PROVIDED MATERIAL >>

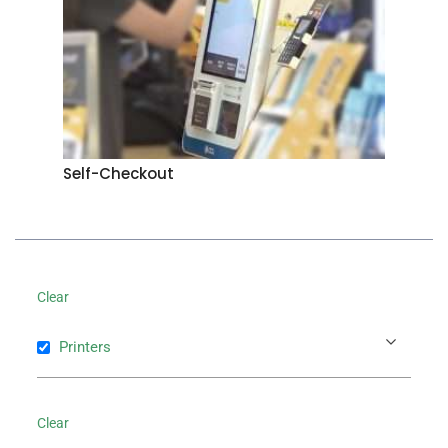
Self-Checkout
Clear
Printers
Clear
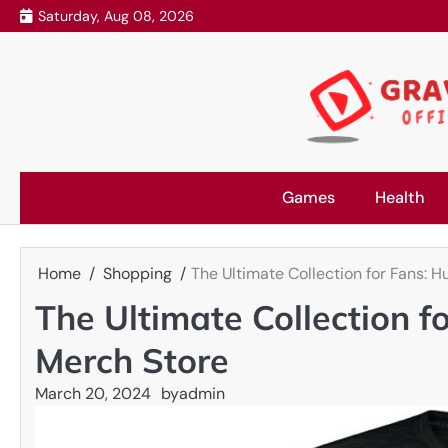
Skip
Saturday, Aug 08, 2026
to
content
Games
Health
Home
Shopping
The Ultimate Collection for Fans: 
The Ultimate Collection f
Merch Store
March 20, 2024
by
admin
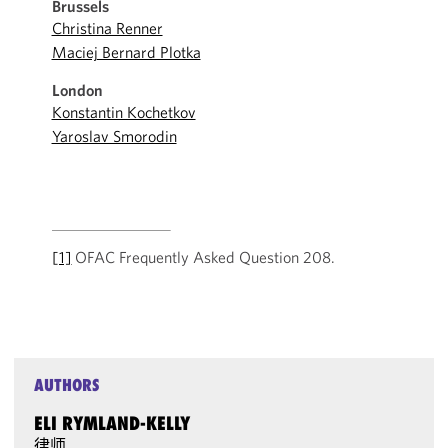
Brussels
Christina Renner
Maciej Bernard Plotka
London
Konstantin Kochetkov
Yaroslav Smorodin
[1]
OFAC Frequently Asked Question 208.
AUTHORS
ELI RYMLAND-KELLY
律师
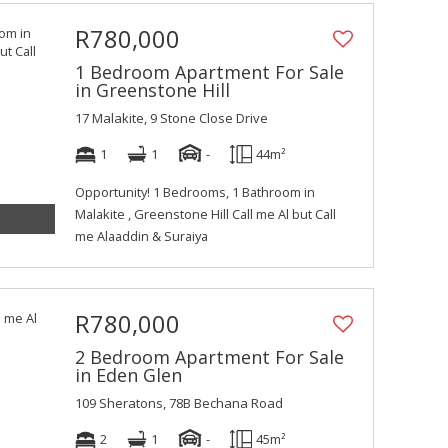
R780,000
1 Bedroom Apartment For Sale
in Greenstone Hill
17 Malakite, 9 Stone Close Drive
1
1
-
44m²
Opportunity! 1 Bedrooms, 1 Bathroom in
Malakite , Greenstone Hill Call me Al but Call
me Alaaddin & Suraiya
R780,000
2 Bedroom Apartment For Sale
in Eden Glen
109 Sheratons, 78B Bechana Road
2
1
-
45m²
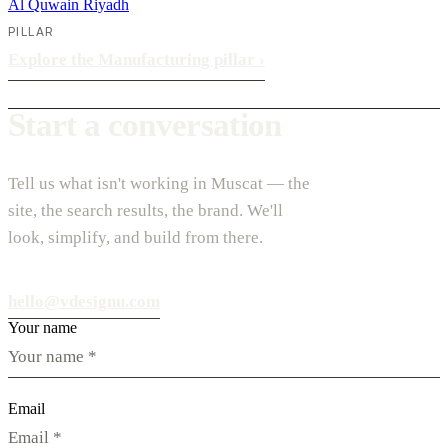
Al Quwain
Riyadh
PILLAR
Explore the Manufacturing pillar
›
Start a conversation
Tell us what isn't working in Muscat — the
site, the search results, the brand. We'll
look, simplify, and build from there.
hello@vdesignu.com
Your name
Email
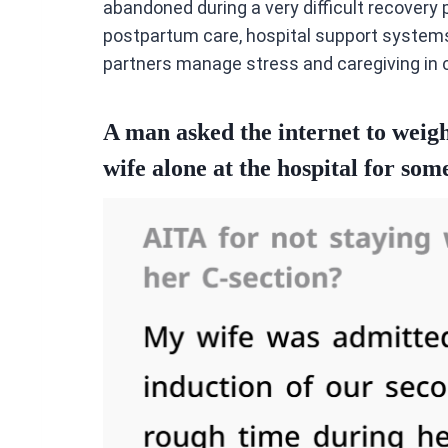
abandoned during a very difficult recovery p
postpartum care, hospital support systems,
partners manage stress and caregiving in c
A man asked the internet to weigh 
wife alone at the hospital for som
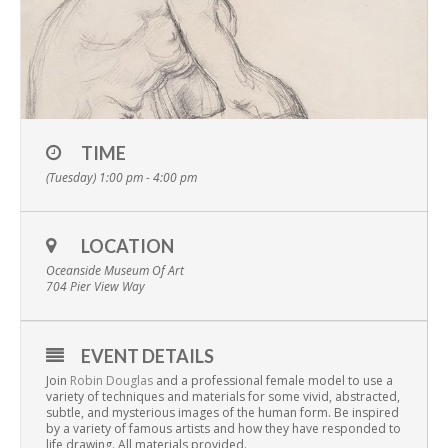
TIME
(Tuesday) 1:00 pm - 4:00 pm
LOCATION
Oceanside Museum Of Art
704 Pier View Way
EVENT DETAILS
Join
Robin Douglas
and a professional female model to use a
variety of techniques and materials for some vivid, abstracted,
subtle, and mysterious images of the human form. Be inspired
by a variety of famous artists and how they have responded to
life drawing. All materials provided.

TASK INSTRUCTIONS >>
An exact restatement of the entries above is needed; no picture may appear in it.

REPLY TO THE EXERCISE >>
Self-Checkout
Clear
Printers
Clear
Skip
Saturday, Aug 08, 2026
to
content
Games
Health
Home
Shopping
The Ultimate Collection for Fans: 
The Ultimate Collection f
Merch Store
March 20, 2024
by
admin
Brussels
Christina Renner
Maciej Bernard Plotka
London
Konstantin Kochetkov
Yaroslav Smorodin
[1]
OFAC Frequently Asked Question 208.
AUTHORS
ELI RYMLAND-KELLY
律师
R780,000
1 Bedroom Apartment For Sale
in Greenstone Hill
17 Malakite, 9 Stone Close Drive
1
1
-
44m²
Opportunity! 1 Bedrooms, 1 Bathroom in
Malakite , Greenstone Hill Call me Al but Call
me Alaaddin & Suraiya
R780,000
2 Bedroom Apartment For Sale
in Eden Glen
109 Sheratons, 78B Bechana Road
2
1
-
45m²
Al Quwain
Riyadh
PILLAR
Explore the Manufacturing pillar
›
Start a conversation
Tell us what isn't working in Muscat — the
site, the search results, the brand. We'll
look, simplify, and build from there.
hello@vdesignu.com
Your name
Email
abandoned during a very difficult recovery p
postpartum care, hospital support systems,
partners manage stress and caregiving in c
A man asked the internet to weigh 
wife alone at the hospital for som
TIME
(Tuesday) 1:00 pm - 4:00 pm
LOCATION
Oceanside Museum Of Art
704 Pier View Way
EVENT DETAILS
Join
Robin Douglas
and a professional female model to use a
variety of techniques and materials for some vivid, abstracted,
subtle, and mysterious images of the human form. Be inspired
by a variety of famous artists and how they have responded to
life drawing. All materials provided.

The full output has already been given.